Phil: Yeah, on the one hand, we have the Risky Business scenario, that has the really neat premise of having Green Goblin swap out for his evil alter ego periodically throughout the scenario, making him an elusive target to deal damage to, all while dishing out a substantial amount of damage.
Luke: Sure, but from what I’ve seen on the forums, as well as my personal experience, this may be the easiest villain to defeat yet. Players have so much control over when they take damage, when Norman turns into Green Goblin, and so on. Lots of the cards in his deck are sensitive to which form he’s in, making them whiff as often as they hit, and with not much ompf to speak of.
Phil: Well, if you want hard, Mutagen Formula will give you a run for your money, packed with minions and side schemes that will make the hairs on the back of your neck stand on end. I’d say this one’s on par with Ultron in terms of the scope of what you’ll be facing. We’ve never had more fun being brutally crushed by a scenario.

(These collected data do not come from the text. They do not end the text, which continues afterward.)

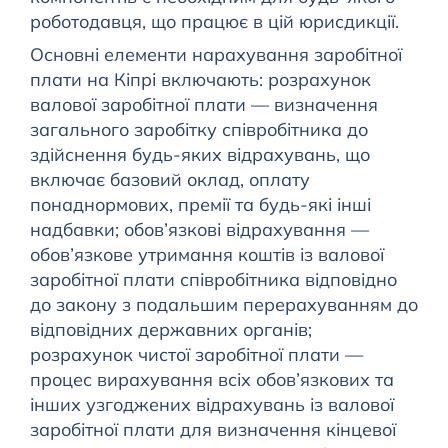
роботодавця, що працює в цій юрисдикції.
Основні елементи нарахування заробітної
плати на Кіпрі включають: розрахунок
валової заробітної плати — визначення
загального заробітку співробітника до
здійснення будь-яких відрахувань, що
включає базовий оклад, оплату
понаднормових, премії та будь-які інші
надбавки; обов’язкові відрахування —
обов’язкове утримання коштів із валової
заробітної плати співробітника відповідно
до закону з подальшим перерахуванням до
відповідних державних органів;
розрахунок чистої заробітної плати —
процес вирахування всіх обов’язкових та
інших узгоджених відрахувань із валової
заробітної плати для визначення кінцевої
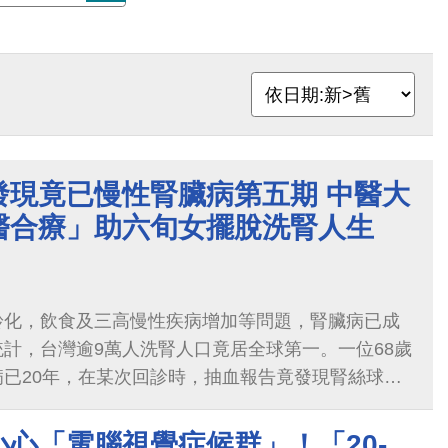
發現竟已慢性腎臟病第五期 中醫大
醫合療」助六旬女擺脫洗腎人生
齡化，飲食及三高慢性疾病增加等問題，腎臟病已成
計，台灣逾9萬人洗腎人口竟居全球第一。一位68歲
已20年，在某次回診時，抽血報告竟發現腎絲球過
心「電腦視覺症候群」！「20-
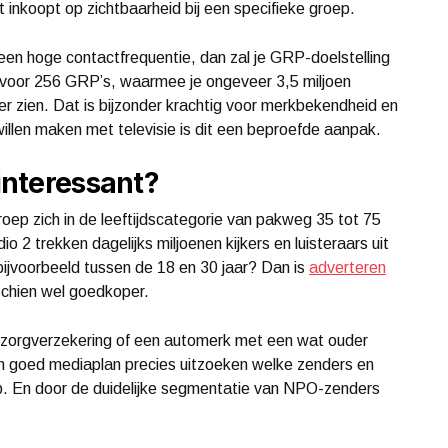
t inkoopt op zichtbaarheid bij een specifieke groep.
 een hoge contactfrequentie, dan zal je GRP-doelstelling
n voor 256 GRP’s, waarmee je ongeveer 3,5 miljoen
r zien. Dat is bijzonder krachtig voor merkbekendheid en
willen maken met televisie is dit een beproefde aanpak.
 interessant?
groep zich in de leeftijdscategorie van pakweg 35 tot 75
2 trekken dagelijks miljoenen kijkers en luisteraars uit
 bijvoorbeeld tussen de 18 en 30 jaar? Dan is
adverteren
sschien wel goedkoper.
n zorgverzekering of een automerk met een wat ouder
en goed mediaplan precies uitzoeken welke zenders en
ep. En door de duidelijke segmentatie van NPO-zenders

Luke: It’s really interesting how the “goblin” keyword is used in smart and interesting ways, acting as the method for threat to accumulate on the final main scheme card.
That being said, I personally think the star of the show here are the modular encounter sets available. While the default one is kind of boring, featuring Gobo’s various technological tools, most of them feature some of Spidey’s classic villains, including Scorpion, Electro, and Tombstone. I think these will ultimately have a long-lasting impact on how I experience not just this set, but previous villains in new lights. Do I hear a Sinister Six scenario set down the road???
Phil: Let’s not delve into the realm of theory crafting when we have so much more to talk about, like-
Luke: I’m super psyched that Ms. Marvel made an appearance here so early on in the Marvel Champions cycle, throwing in a rather recent, albeit popular, character into the mix of largely well-known and well-worn faces.
Phil: She is getting her own TV show after all.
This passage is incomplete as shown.